Capt. Albert Cancia, a Salvation Army officer of Haitian descent now stationed in West Palm Beach, said the need in his country has been overwhelming. Cancia was in Port-au-Prince for more than two weeks working with the United Nations ensuring security during transportation and distribution of relief supplies

During his time, he learned about the generosity of strangers and the strength of the human spirit.

"There was so much work to do upon arrival and I knew we must begin immediately," he said. "We began by simply feeding their spirits and before you knew it, those whom suffered such devastation were assisting us with every aspect of recovery from the disaster."

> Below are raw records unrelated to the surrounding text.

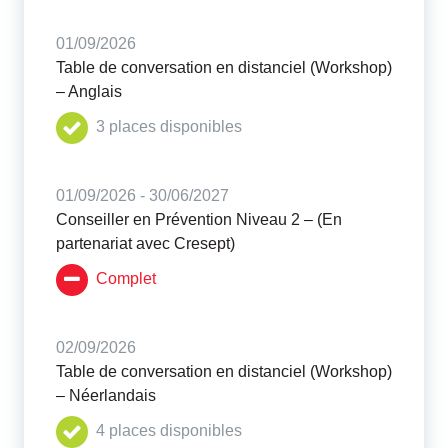
01/09/2026
Table de conversation en distanciel (Workshop)
– Anglais
3 places disponibles
01/09/2026 - 30/06/2027
Conseiller en Prévention Niveau 2 – (En
partenariat avec Cresept)
Complet
02/09/2026
Table de conversation en distanciel (Workshop)
– Néerlandais
4 places disponibles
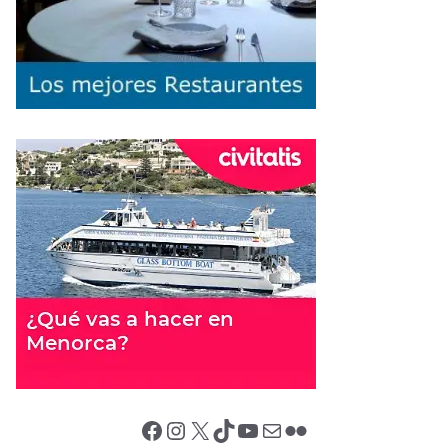
Facebook
Instagram
X (Twitter)
TikTok
YouTube
Correo electrónico
Flickr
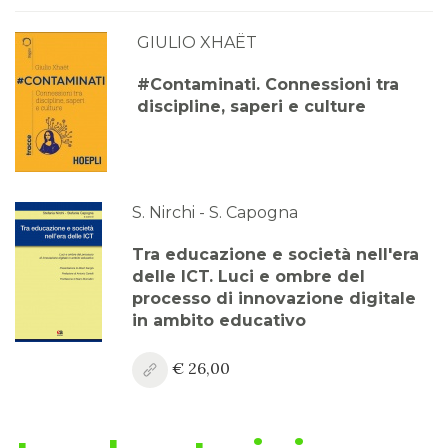
GIULIO XHAËT
Anno XVI, Numero 2
2024
#Contaminati. Connessioni tra
discipline, saperi e culture
Anno XVI, Numero 1
2024
Anno XV, Numero 4
2023
S. Nirchi - S. Capogna
Anno XV, Numero 3
Tra educazione e società nell'era
2023
delle ICT. Luci e ombre del
processo di innovazione digitale
Anno XV, Numero 2
in ambito educativo
2023
€ 26,00
Anno XV, Numero 1
2023 Vol. 2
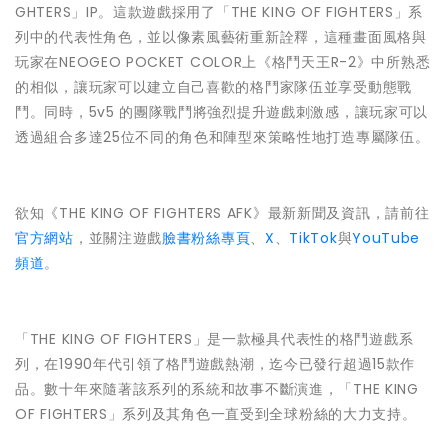
GHTERS」IP。這款遊戲採用了「THE KING OF FIGHTERS」系
列中的代表性角色，並以像素風藝術重新詮釋，這種畫面風格與
玩家在NEOGEO POCKET COLOR上《格鬥天王R-2》中所熟悉
的相似，讓玩家可以建立自己喜歡的格鬥家隊伍並享受動態戰
鬥。同時，5v5 的團隊戰鬥將強烈提升遊戲刺激感，讓玩家可以
透過組合多達25位不同的角色和陣型來策略性地打造專屬隊伍。
欲知《THE KING OF FIGHTERS AFK》最新新聞及資訊，請前往
官方網站
，並關注遊戲
臉書粉絲專頁
、
X
、
TikTok
與
YouTube
頻道
。
「THE KING OF FIGHTERS」是一款極具代表性的格鬥遊戲系
列，在1990年代引領了格鬥遊戲熱潮，迄今已發行超過15款作
品。數十年來隨著該系列的系統和故事不斷演進，「THE KING
OF FIGHTERS」系列及其角色一直受到全球粉絲的大力支持。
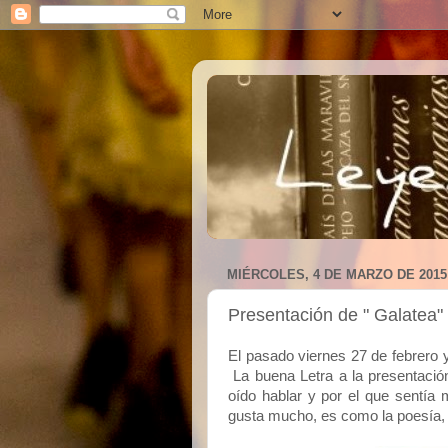
MIÉRCOLES, 4 DE MARZO DE 2015
Presentación de " Galatea"
El pasado viernes 27 de febrero y
La buena Letra a la presentación
oído hablar y por el que sentía
gusta mucho, es como la poesía,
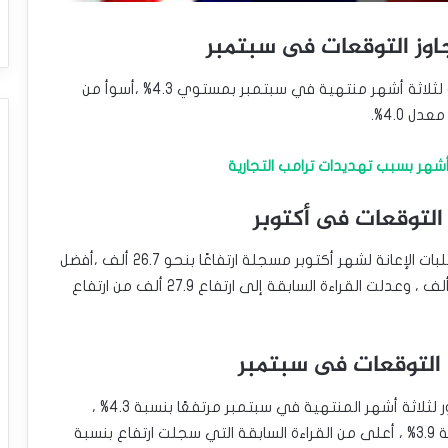
جاوز التوقعات فى سبتمبر
صدر عن الاقتصاد البريطاني صباح الثلاثاء معدل البطالة لثلاثة أشهر منتهية في سبتمبر بمستوي 4.3% ،أسوأ من
التوقعات فى أكتوبر
صدر عن الاقتصاد البريطاني صباح الثلاثاء التغيير في طلبات الإعانة لشهر أكتوبر مسجلة ارتفاعًا بنحو 26.7 ألف ،أفضل
من توقعات السوق التي أشارت إلى ارتفاع بنحو 30.5 ألف ، وعدلت القراءة السابقة إلى ارتفاع 27.9 ألف من ارتفاع
ف التوقعات فى سبتمبر
صدر عن الاقتصاد البريطاني صباح الثلاثاء متوسط الأجور لثلاثة أشهر المنتهية في سبتمبر مرتفعًا بنسبة 4.3% ،
أفضل من توقعات السوق التي أشارت إلي ارتفاع بنسبة 3.9% ، أعلى من القراءة السابقة التي سجلت ارتفاع بنسبة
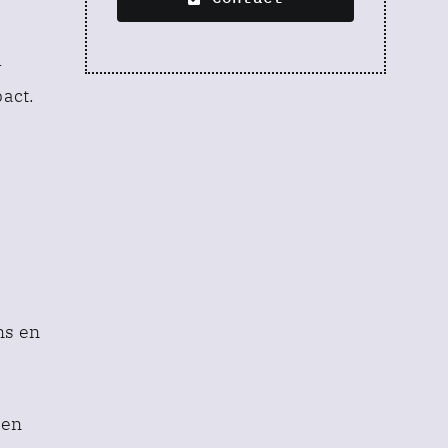
u
pact.
ns en
 en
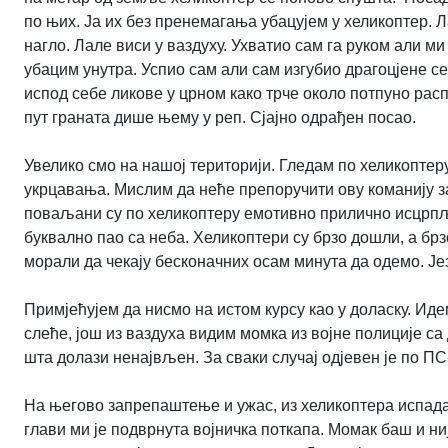
по њих. Ја их без пренемагања убацујем у хеликоптер. Л
нагло. Лале виси у ваздуху. Ухватио сам га руком али м
убацим унутра. Успио сам али сам изгубио драгоцјене 
испод себе ликове у црном како трче около потпуно рас
пут граната дише њему у реп. Сјајно одрађен посао.
Увелико смо на нашој територији. Гледам по хеликоптеру.
укрцавања. Мислим да неће препоручити ову команију 
поваљани су по хеликоптеру емотивно прилично исцрпље
буквално пао са неба. Хеликоптери су брзо дошли, а брзо
морали да чекају бесконачних осам минута да одемо. Је
Примјећујем да нисмо на истом курсу као у доласку. Ид
слеће, још из ваздуха видим момка из војне полиције са д
шта долази ненајвљен. За сваки случај одјевен је по ПС-
На његово запрепаштење и ужас, из хеликоптера испадам
глави ми је подврнута војничка поткапа. Момак баш и ни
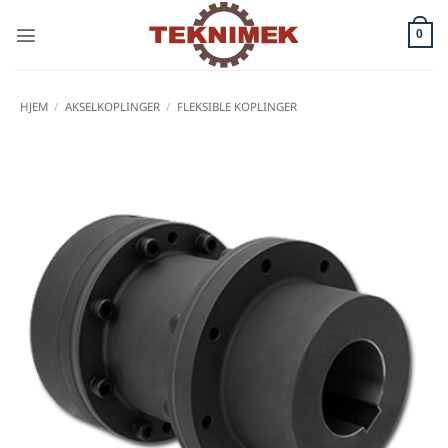
Skip
to
0
content
HJEM
/
AKSELKOPLINGER
/
FLEKSIBLE KOPLINGER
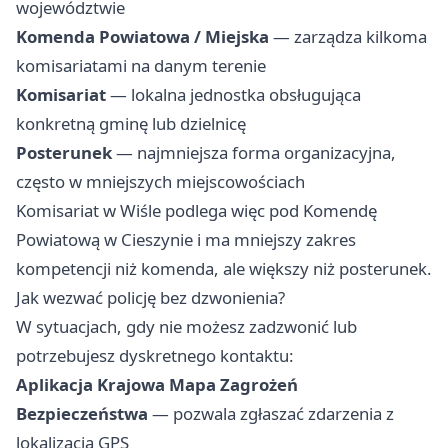
województwie
Komenda Powiatowa / Miejska
— zarządza kilkoma
komisariatami na danym terenie
Komisariat
— lokalna jednostka obsługująca
konkretną gminę lub dzielnicę
Posterunek
— najmniejsza forma organizacyjna,
często w mniejszych miejscowościach
Komisariat w Wiśle podlega więc pod Komendę
Powiatową w Cieszynie i ma mniejszy zakres
kompetencji niż komenda, ale większy niż posterunek.
Jak wezwać policję bez dzwonienia?
W sytuacjach, gdy nie możesz zadzwonić lub
potrzebujesz dyskretnego kontaktu:
Aplikacja Krajowa Mapa Zagrożeń
Bezpieczeństwa
— pozwala zgłaszać zdarzenia z
lokalizacją GPS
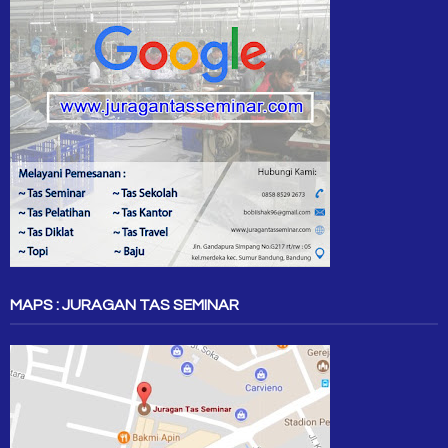
MAPS : JURAGAN TAS SEMINAR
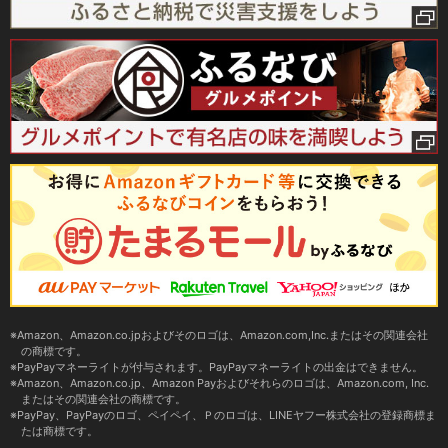
Amazon、Amazon.co.jpおよびそのロゴは、Amazon.com,Inc.またはその関連会社
の商標です。
PayPayマネーライトが付与されます。PayPayマネーライトの出金はできません。
Amazon、Amazon.co.jp、Amazon Payおよびそれらのロゴは、Amazon.com, Inc.
またはその関連会社の商標です。
PayPay、PayPayのロゴ、ペイペイ、Ｐのロゴは、LINEヤフー株式会社の登録商標ま
たは商標です。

Along with short-term programs, The Salvation Army continues to help Haiti long-term with school repair and construction, integrated family support,  primary healthcare clinic, community capacity development, psychological and social support for children and adolescents, vulnerable children support, temporary classrooms for College Verena, emotional and spiritual support for women and managing an internally displaced persons camp.

Other members of The Salvation Army Florida disaster team who traveled to Haiti are Captains Louna and Pierre Smith (Naples), Major Thomas Louden (Fort Myers), Capt. Albert Cancia (West Palm Beach) and Kevin Smith (Tampa).